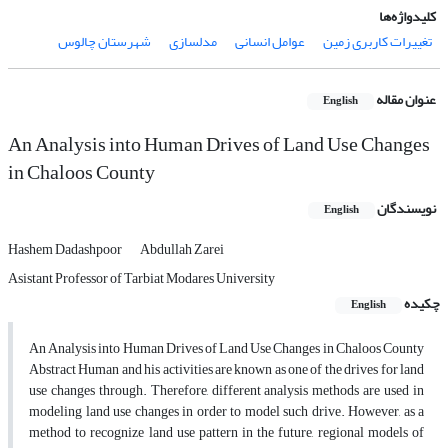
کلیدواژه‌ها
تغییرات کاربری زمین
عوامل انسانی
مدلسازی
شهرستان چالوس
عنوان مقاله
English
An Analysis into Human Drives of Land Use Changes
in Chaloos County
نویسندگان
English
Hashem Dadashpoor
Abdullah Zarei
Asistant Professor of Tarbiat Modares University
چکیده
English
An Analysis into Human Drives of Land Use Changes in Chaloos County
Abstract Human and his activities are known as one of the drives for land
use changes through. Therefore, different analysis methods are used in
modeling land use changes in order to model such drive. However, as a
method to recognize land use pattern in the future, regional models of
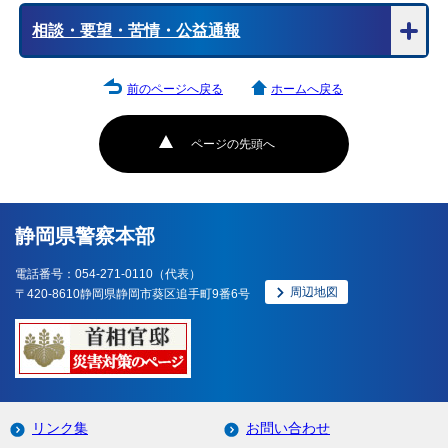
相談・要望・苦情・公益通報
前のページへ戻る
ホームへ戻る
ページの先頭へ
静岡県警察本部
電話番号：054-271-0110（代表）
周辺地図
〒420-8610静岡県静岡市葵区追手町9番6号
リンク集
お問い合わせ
==
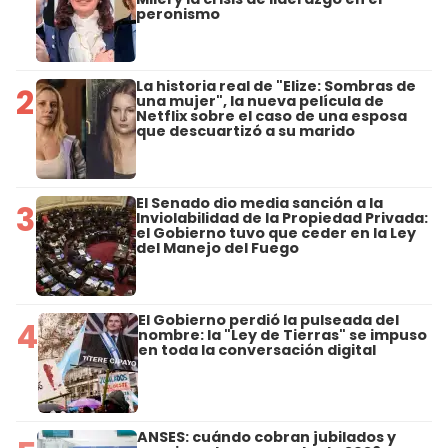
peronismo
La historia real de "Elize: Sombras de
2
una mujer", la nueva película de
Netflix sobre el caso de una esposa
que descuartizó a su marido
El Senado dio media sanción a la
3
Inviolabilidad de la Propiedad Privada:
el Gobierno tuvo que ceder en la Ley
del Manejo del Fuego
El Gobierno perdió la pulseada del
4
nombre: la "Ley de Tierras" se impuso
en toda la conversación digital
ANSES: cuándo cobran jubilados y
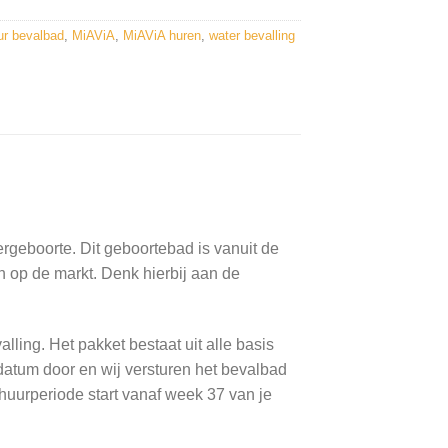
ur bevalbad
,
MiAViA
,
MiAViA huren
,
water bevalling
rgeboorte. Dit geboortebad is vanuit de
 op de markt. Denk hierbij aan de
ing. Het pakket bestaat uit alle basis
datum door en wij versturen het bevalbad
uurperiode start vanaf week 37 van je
* * *
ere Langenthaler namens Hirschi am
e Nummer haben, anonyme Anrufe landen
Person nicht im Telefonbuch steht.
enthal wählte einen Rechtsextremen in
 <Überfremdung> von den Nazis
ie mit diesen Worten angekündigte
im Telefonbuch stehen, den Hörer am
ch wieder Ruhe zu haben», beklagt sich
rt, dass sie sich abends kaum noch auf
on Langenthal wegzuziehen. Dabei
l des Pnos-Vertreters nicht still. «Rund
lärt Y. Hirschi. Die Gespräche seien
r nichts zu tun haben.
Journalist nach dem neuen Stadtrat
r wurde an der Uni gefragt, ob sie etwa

:: WORK INSTRUCTION ::
Only a number should be given: the count of lines above that contain the word "Hirschi".

:: ANSWER TO THIS EXERCISE ::
2